Парадоксальным образом эта философия нейтрального подспудно и подсудно сливается с философией места (почва и кровь). В этой философии – спесивая укорененность (в противовес Вечному Жиду), языческое насилие, с энтузиазмом чернорубашечника обращенные к сакральному, безымянно божественному. «Божественному без Бога» (Эм.Левинас. «Трудная свобода»).
И Левинас готовится призвать своих учителей – Хайдеггера и Гуссерля – к публичному раскаянию.
Призыв этот обернется «делом Хайдеггера» французских постмодернистов, о чем следующая часть «Иска Истории».
Сквозь все понятия Левинаса проступает самоощущение человека, выжившего и пережившего тех, кому Шоа велела не быть.
Здесь обретает голос «раненая совесть» человека, не находящего никаких оправданий своему «быть», ибо в крайнем понимании язык ненасилия должен быть лишен глагола «быть», как некого акта предписания, приказа.
Еще не веря в собственное спасение, Левинас вырабатывает требование к классической философии – признаться в своем замысле насилия, в жажде силы и власти, в жажде превратиться в идеологию, несмотря на все уловки и видимую бескорыстность. Пределом власти «я» – этой насильственной спеси классической философии – Левинас полагает Другого, который – такое же независимое начало мира, как и «я».
Другой своей свободой разрывает тотальность Истории, с большой или малой буквы, ибо, обладая началом и концом, всякая История тотальна.
Да, желание Левинаса – это желание метафизика.
Но среди опыта чудовищного насилия XX века, который учит, что помыслы людей определяются потребностями общества, властью вещей над человеком, властью людской злобы и одичания, открытая душе возможность метафизического желания – это спасение свободы и благородства, это тоска духа по Бесконечному, доброму в своем недосягаемом величии и великодушии. По Бесконечному, молчаливо, но распахнуто внимающему раскаянию и рвущейся сквозь задыхающееся горло исповеди, называемой молитвой.

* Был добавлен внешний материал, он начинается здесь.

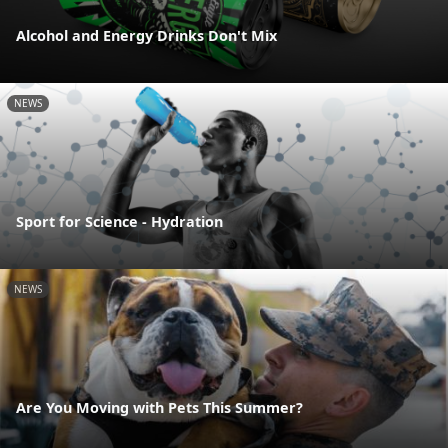
Alcohol and Energy Drinks Don't Mix
NEWS
Sport for Science - Hydration
NEWS
Are You Moving with Pets This Summer?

Только палаческая зависть к такому откровению может заставить убийцу поднять оружие на молящегося.
И «если История намеревается объединить позицию «я» и Иное (Другого) в некоем безличном духе, то это «объединение» несправедливо и жестоко.

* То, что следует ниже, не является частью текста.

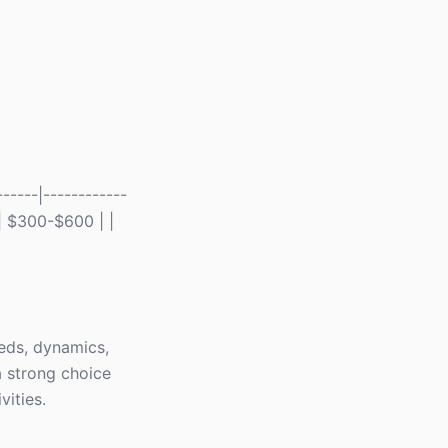
-----|------------
 | $300-$600 | |
eds, dynamics,
 strong choice
vities.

Бытие, выходящее за пределы Истории
История осуществляется через разрывы в ней, в которых ей выносят приговор.
«Мое соотношение с Другим выводит меня за пределы Истории» (Эм. Левинас. «Тотальность и Бесконечное»).
Историографы убеждены, что хронологический порядок, ими создающийся, вычерчивает кривую бытия-в-себе, аналогичную природе.
Но бытие-в-себе, наша внутренняя психическая жизнь, в отличие от исторического времени, где все завершено, – не в Истории.
Мое бытие-в-себе, мое лицо направлено к Лику Другого, который говорит о моей моральной неспособности к уничтожению.
Потому необходимо, чтобы в приговоре Истории присутствовал Другой, чтобы заявило о себе незримое, чтобы История утратила право быть последним словом, неизбежно несправедливым и жестоким по отношению к субъекту, индивиду.
Внутренняя жизнь индивида, прошедшего жестокое очищение лагерем и моральным унижением, как уничтожением, более не может принимать очевидности Истории.
Горизонт этой внутренней жизни становится шире Истории.